Figure 5. Registration of Visium data to Allen Common Coordinate Framework and statistical analysis of aligned transcriptomic spots.

A. Nonlinear registration of the tissue image from a single Visium sample (A₁) and its transcriptomic spot coordinates (A₂) – shown as example: the gene Camk2n1 – to the template image (A₃), slice 70 from the Allen P56 Mouse Common Coordinate Framework (CCF. Due to the nonlinear nature of the registration, we were able to precisely align the sample image (A₄) to landmarks in the template image and apply that transformation to the spot coordinates (A₅). To account for different numbers of spots in individual samples, digital spots spaced at 150μm in a honeycomb were created for the template slioce. Each digital spot is populated with the log base 2 normalized transcriptomic counts from the 7 nearest spots from each sample in a group (A₇). This approach allows the comparison of gene expression across entire brain slices in an unrestricted inference space.
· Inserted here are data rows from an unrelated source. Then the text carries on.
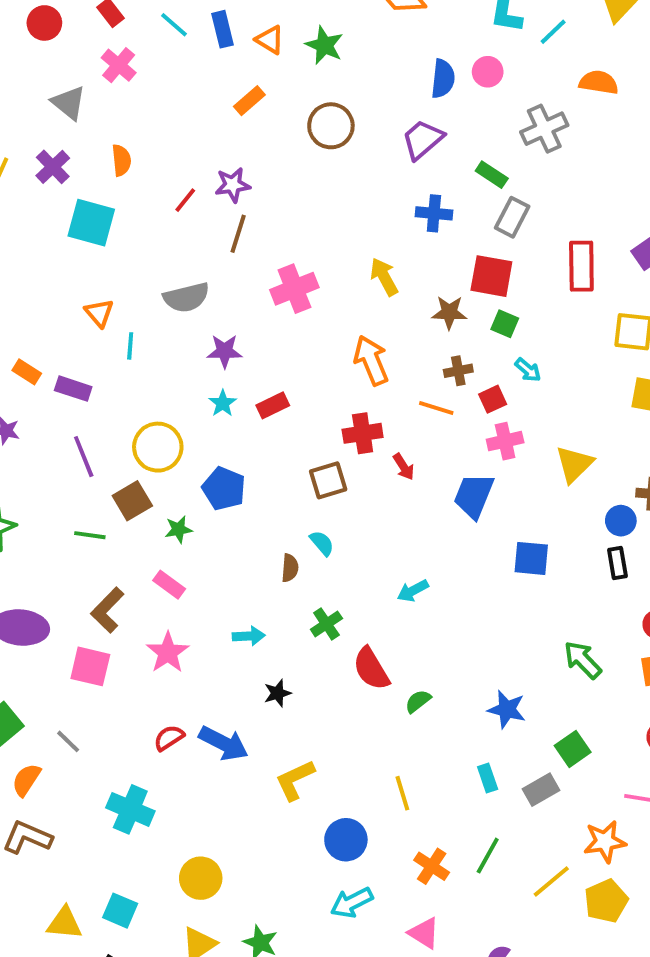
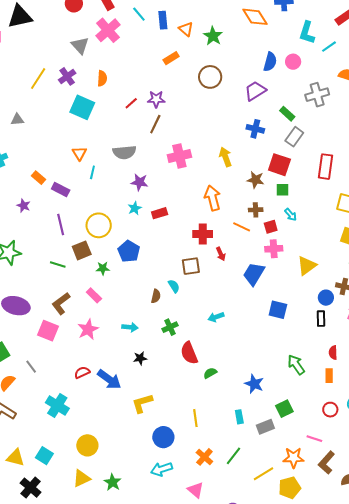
pink cross: (119, 65) -> (108, 30), size x1.4
green square: (505, 324) -> (283, 190), turned -32
brown square: (328, 480) -> (191, 266), moved

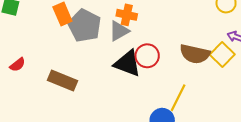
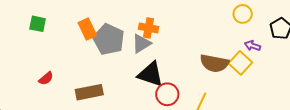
red circle: (147, 56) -> (167, 94), moved
brown rectangle: (62, 81) -> (89, 92), turned -32

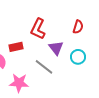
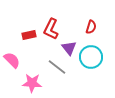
red rectangle: (16, 47) -> (29, 35), moved
cyan circle: (78, 57) -> (91, 57), size x1.5

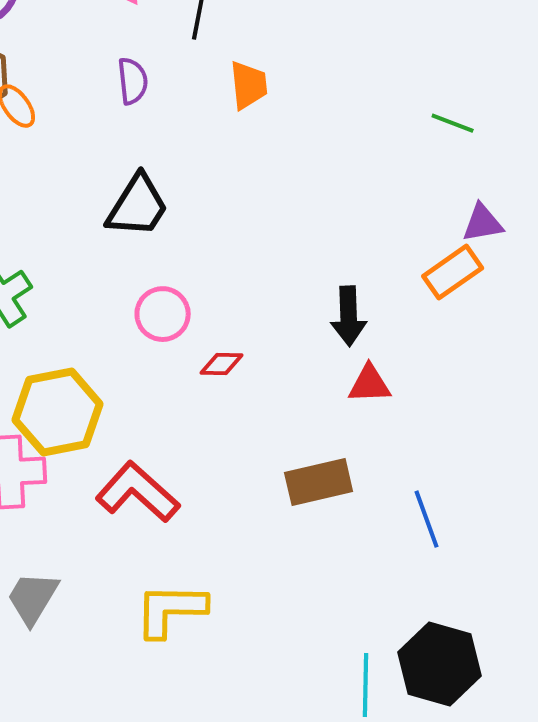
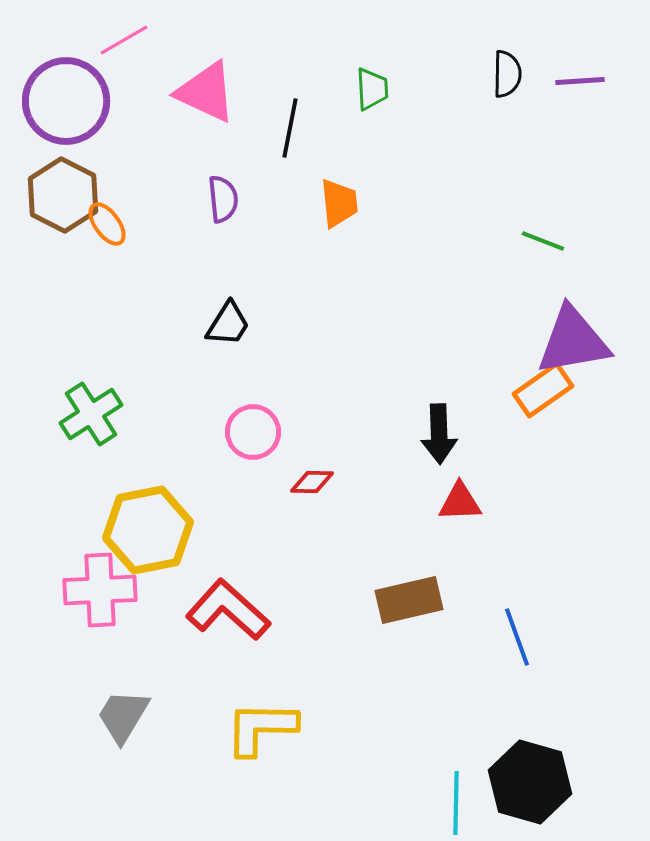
black trapezoid: (138, 206) -> (228, 324), size x0.7
purple triangle: (483, 223) -> (573, 341), size x1.8

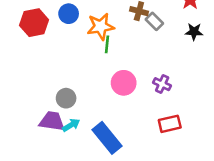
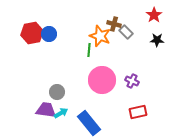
blue circle: (69, 14) -> (49, 34), moved
orange star: (101, 26) -> (100, 36), moved, turned 30
pink circle: (124, 83) -> (102, 80), size x1.4

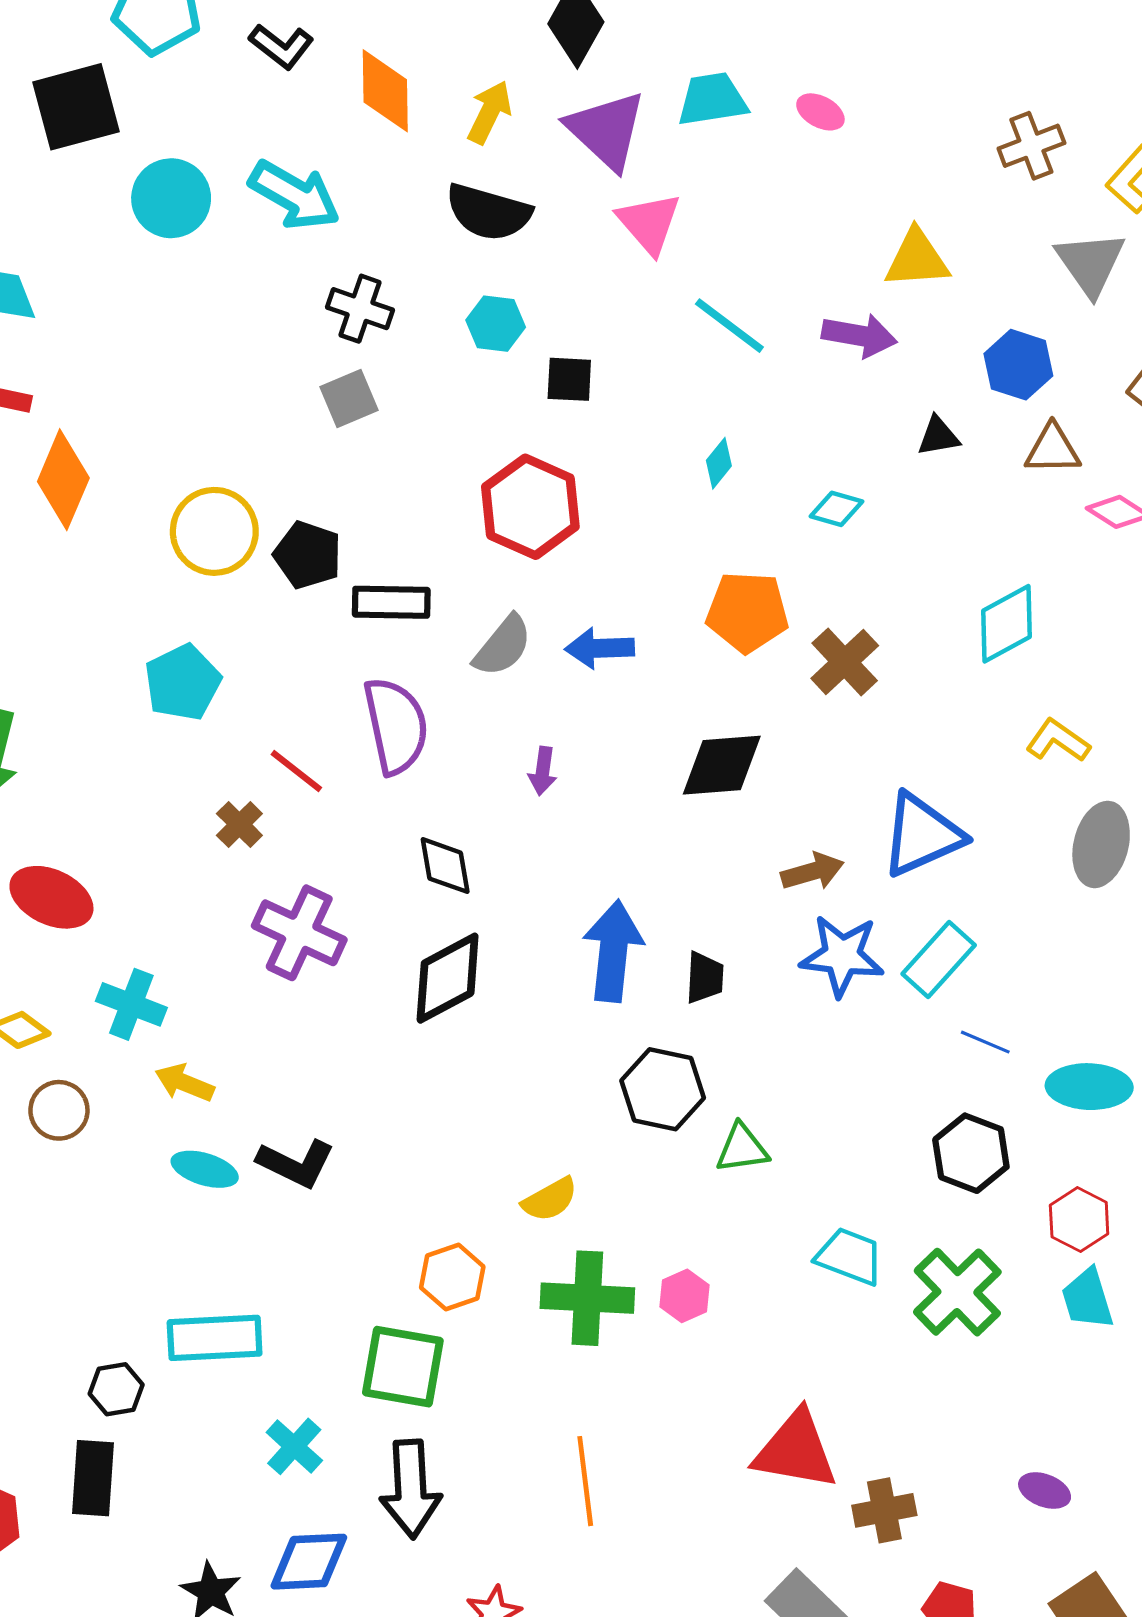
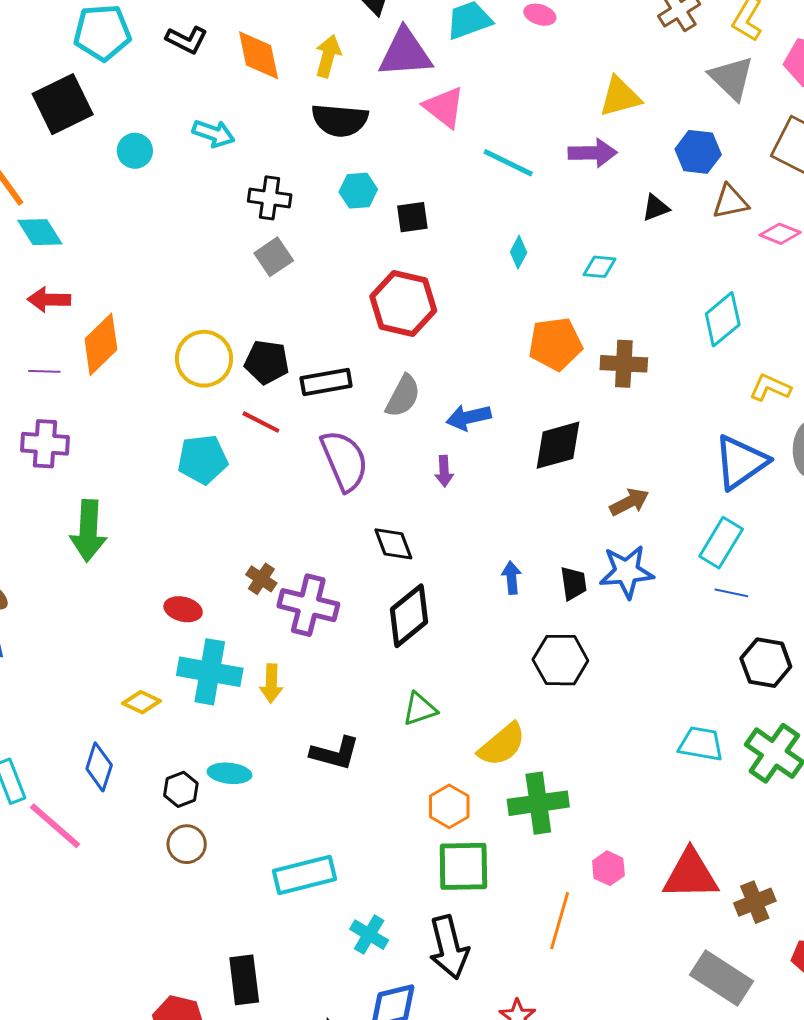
purple triangle: (606, 130) -> (405, 53), turned -36
cyan arrow: (294, 195) -> (213, 133), size x0.7
cyan circle: (171, 198) -> (135, 151), size x0.7
orange diamond: (63, 480) -> (101, 344), turned 34
blue arrow: (600, 648) -> (469, 417), moved
brown cross: (845, 662) -> (624, 364), turned -33
cyan pentagon: (183, 683) -> (203, 459), turned 30
red line: (296, 771) -> (261, 422), moved
brown cross: (239, 824) -> (261, 579), moved
blue triangle: (922, 835) -> (741, 462), moved
red ellipse: (51, 897) -> (183, 609), moved, size x0.7
blue arrow: (613, 951) -> (512, 578), size x0.5
blue star: (842, 956) -> (627, 572), moved
cyan cross: (131, 1004) -> (210, 672), size x1.4
blue line: (985, 1042) -> (731, 593), moved
yellow arrow: (185, 1083) -> (271, 683), moved, turned -99
brown circle: (59, 1110) -> (187, 844), moved
green triangle: (742, 1149) -> (420, 709), moved
cyan ellipse: (205, 1169) -> (229, 773), moved
yellow semicircle: (550, 1199) -> (502, 745), size x1.4
pink hexagon: (685, 1296) -> (608, 868), moved
green square: (403, 1367) -> (463, 866), moved
black hexagon: (116, 1389) -> (181, 789), moved
orange line: (585, 1481) -> (560, 921), turned 34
B-G. Samples were split into non-sleep deprived (NSD, n=6, 42 sample spots per digital spot) and sleep deprived (SD, n=7, 49 sample spots per digital spot). The range of the color bar for the mean calculations is set from 0 to the maximum normalized gene count for that gene for all samples, while the t-statistic color bar is bounded to [−4,4], which is approximately the equivalent to the Šidák corrected p-value of < 2.50e-05. We show a selected group of 6 genes from the 428 DEGs (Sup. Table X) (B-G). Panel 1 shows for each gene (B1-G1) the mean normalized gene count in NSD, panel 2 depicts the mean normalized gene count in SD (B2-G2) and panel 3 shows the t-statistics (B3-G3). The following DEGs are depicted: B. Per1, 4 significant spots. C. Nr4a1, 29 significant spots. D. Homer1, 306 significant spots. E. Arc, 168 significant spots. F. Rbm3, 31 significant spots. G. Cirbp, 9 significant spots.